(723e) Altering PLGA-Peg, PLGA and Peg Oligomer Extension to Understand Driving Forces behind Protein/Polymer Binding, Using Atomistic Molecular Dynamics.

Introduction: Protein therapeutics have the potential to treat a wide range of life-threatening diseases and to alleviate crippling symptoms in affected patient populations. When compared to small molecule drugs, proteins can provide high specificity and complexity in their function, have little effect on normal biological processes and can be used to treat a wide array of diseases. Despite these advantages, protein drugs delivered in free form can cause adverse effects, including protease recognition and cleavage once in the bloodstream, development of cross-reactive neutralizing antibodies, and an increased risk of injection-site or viral infections. Polymer nanoparticles can encapsulate proteins and improve protein delivery and biocompatibility by providing protection against degradation and immune recognition, controlled release, assistance in crossing biological barriers, and targeting specific sites of action. Nanoparticles comprised of poly(lactic acid-co-glycolic acid)-polyethylene glycol (PLGA-PEG) are non-toxic and biodegradable. Using this diblock copolymer, desirable nanoparticle characteristics, such as neutral surface charge and uniformity in size and dispersity, can be achieved but only after extensive manipulation of formulation parameters. Specifically, finding the right polymer/solvent combination, prior to nanoparticle formation, that results in high protein drug loading is not straightforward.

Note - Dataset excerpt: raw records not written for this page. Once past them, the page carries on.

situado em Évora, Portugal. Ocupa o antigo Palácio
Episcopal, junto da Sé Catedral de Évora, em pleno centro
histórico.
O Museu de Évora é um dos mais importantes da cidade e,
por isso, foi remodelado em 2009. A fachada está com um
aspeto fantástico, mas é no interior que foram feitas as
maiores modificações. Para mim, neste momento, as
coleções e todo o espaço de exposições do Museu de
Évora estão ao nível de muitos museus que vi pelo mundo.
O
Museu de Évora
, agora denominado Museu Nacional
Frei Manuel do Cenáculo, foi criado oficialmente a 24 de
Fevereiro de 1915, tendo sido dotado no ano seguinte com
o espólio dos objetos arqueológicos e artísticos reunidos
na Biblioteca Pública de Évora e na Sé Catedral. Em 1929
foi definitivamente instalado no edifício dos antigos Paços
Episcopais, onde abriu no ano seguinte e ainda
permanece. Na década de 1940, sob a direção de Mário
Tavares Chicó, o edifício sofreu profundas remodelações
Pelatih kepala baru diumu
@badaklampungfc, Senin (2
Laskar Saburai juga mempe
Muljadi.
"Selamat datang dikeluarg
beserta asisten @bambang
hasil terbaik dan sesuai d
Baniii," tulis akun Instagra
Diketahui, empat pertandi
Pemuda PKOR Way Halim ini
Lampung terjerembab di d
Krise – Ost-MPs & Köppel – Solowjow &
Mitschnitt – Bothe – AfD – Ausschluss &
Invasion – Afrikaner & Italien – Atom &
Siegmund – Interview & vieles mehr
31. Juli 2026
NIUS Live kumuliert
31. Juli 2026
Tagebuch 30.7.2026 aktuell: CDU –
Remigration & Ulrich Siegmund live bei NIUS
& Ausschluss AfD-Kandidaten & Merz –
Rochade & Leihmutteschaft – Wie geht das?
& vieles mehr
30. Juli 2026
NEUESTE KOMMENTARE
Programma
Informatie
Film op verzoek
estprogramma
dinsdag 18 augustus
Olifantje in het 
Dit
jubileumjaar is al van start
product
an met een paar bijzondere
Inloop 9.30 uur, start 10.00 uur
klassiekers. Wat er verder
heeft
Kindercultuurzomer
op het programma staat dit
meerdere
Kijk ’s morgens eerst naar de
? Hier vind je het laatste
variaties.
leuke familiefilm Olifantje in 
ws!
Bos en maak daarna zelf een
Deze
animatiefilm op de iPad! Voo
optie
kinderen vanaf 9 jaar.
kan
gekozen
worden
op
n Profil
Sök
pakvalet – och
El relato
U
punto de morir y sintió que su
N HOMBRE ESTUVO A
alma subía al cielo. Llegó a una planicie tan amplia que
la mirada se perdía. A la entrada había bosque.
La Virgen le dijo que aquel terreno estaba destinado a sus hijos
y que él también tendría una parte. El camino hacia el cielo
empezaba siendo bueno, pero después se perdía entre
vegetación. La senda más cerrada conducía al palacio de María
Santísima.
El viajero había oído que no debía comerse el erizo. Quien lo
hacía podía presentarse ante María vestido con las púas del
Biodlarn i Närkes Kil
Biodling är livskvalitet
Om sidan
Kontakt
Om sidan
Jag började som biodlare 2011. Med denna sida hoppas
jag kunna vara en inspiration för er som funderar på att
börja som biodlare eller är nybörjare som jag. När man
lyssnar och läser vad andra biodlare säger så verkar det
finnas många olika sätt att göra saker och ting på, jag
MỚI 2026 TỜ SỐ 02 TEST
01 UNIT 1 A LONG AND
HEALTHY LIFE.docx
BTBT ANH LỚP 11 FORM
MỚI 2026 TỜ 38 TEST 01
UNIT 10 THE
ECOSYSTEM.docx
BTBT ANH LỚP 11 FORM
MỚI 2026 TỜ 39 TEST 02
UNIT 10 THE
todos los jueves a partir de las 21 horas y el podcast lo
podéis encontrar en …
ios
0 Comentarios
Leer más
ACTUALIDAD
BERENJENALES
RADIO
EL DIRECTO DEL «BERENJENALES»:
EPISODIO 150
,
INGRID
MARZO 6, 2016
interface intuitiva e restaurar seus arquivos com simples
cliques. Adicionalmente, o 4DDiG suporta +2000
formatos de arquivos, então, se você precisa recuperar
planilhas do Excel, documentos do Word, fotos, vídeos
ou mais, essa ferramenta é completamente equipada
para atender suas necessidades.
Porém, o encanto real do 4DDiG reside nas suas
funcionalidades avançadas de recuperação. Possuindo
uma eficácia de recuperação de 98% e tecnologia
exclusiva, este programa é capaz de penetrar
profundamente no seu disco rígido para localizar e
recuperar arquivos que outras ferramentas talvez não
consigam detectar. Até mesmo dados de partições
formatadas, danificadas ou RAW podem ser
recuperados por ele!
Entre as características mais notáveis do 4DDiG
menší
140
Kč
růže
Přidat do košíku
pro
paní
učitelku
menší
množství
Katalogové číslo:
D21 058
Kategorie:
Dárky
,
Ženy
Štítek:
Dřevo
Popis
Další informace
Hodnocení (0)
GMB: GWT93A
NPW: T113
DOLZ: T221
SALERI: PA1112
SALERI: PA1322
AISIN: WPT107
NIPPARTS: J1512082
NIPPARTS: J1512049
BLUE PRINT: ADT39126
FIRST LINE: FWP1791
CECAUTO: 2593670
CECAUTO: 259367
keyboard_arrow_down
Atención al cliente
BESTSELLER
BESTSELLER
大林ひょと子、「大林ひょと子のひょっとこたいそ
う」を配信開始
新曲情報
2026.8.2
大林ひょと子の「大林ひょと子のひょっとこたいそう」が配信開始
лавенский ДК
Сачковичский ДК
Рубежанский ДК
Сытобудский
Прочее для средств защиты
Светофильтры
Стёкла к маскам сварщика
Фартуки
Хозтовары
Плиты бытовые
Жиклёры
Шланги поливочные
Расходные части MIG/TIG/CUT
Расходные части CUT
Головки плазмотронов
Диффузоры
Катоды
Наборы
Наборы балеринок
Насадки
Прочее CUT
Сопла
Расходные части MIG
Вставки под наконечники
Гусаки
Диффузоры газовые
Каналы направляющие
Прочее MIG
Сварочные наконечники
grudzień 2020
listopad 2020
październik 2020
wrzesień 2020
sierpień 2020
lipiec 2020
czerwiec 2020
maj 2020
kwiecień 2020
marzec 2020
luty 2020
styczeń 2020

Polymer chains in solution fluctuate between extended or collapsed conformations and their average size can be measured using ensemble-averaged end-to-end distance or radius of gyration(R_g). Past literature studies have characterized polymer structure properties of PLGA-PEG in different solvents, but only a few have investigated whether or not varying polymer’s radius of gyration results in more favorable protein drug binding and influences the driving forces necessary for high protein drug loading. Therefore, this work uses atomistic molecular dynamics(MD) to examine the role of polymer extension on protein/polymer binding and its impact on the encapsulation process within PLGA-PEG nanoparticles.

Methods: In this work, protein/polymer interactions were evaluated by simulating 3 polymer oligomers at constant contour length, in the presence of a therapeutically relevant protein, Iduronate-2-sulphatase(ID2S), and pure water. This MD model was based on a simple back of the envelope calculation, using the experimental polymer and protein concentrations employed during nanoparticle formulation. 3 different initial system configurations were developed, in addition to testing three polymers (PLGA-PEG, PLGA and PEG) and three values of oligomer R_g. Hence, 27 total simulations were conducted in the NPT ensemble, for total production run time of 200 nanoseconds(ns). A harmonic potential was used to restrain all 3 oligomers’ R_g at high, medium, and low levels of extension for the first 100 ns to assess the effect of varying solvent quality on protein/polymer binding. After 100 ns, the harmonic restraint is turned off and the system is allowed to propagate for another 100 ns to gain some insights on whether binding is irreversible or PLGA prefers to collapse on itself in water. These systems were simulated in GROMACS using the AMBER99SB*-ILDNP forcefield to model the protein’s topological parameters, general amber forcefield(GAFF) for the polymers, and a three-point (TIP3P) explicit solvent model for the water. Analysis included: calculation of protein surface contact fraction as a measure of the degree of polymer interactions with the protein surface, frame occupancy as a measure of polymer residence time, surface patch/interaction interface ranking as a measure of interface hydrophobicity.

Results and Conclusions: Results showed that while the harmonic restraint was on, protein/PEG contacts were large at high and medium level of extension but small at low levels of extension. Surface patch ranking showed the polymer/protein interface was mostly polar and hydrophilic, when compared to other surface patches on ID2S. At the highest level of extension for the PLGA/protein system, high occupancy values and low contact fractions are found for ID2S surface residues, when compared to the other medium or low levels of extension. Moreover, the interface area was mostly hydrophobic, overlapping with patches containing few polar and charged residues. For the PLGA-PEG/protein system, there was a higher preference for the PEG block to be exposed to the solvent and for the PLGA block to be bound to ID2S surface. After the harmonic restraint was removed, polymer contact fraction increased for the medium and low levels of extension for the PEG/ID2S system and full collapse of the PLGA block was observed for low levels of extension, in the PLGA and PLGA-PEG/protein systems. Overall, insights from this study can help explain the localization of ID2S within PLGA-PEG nanoparticles, reducing the number of formulations needed to optimize protein loading.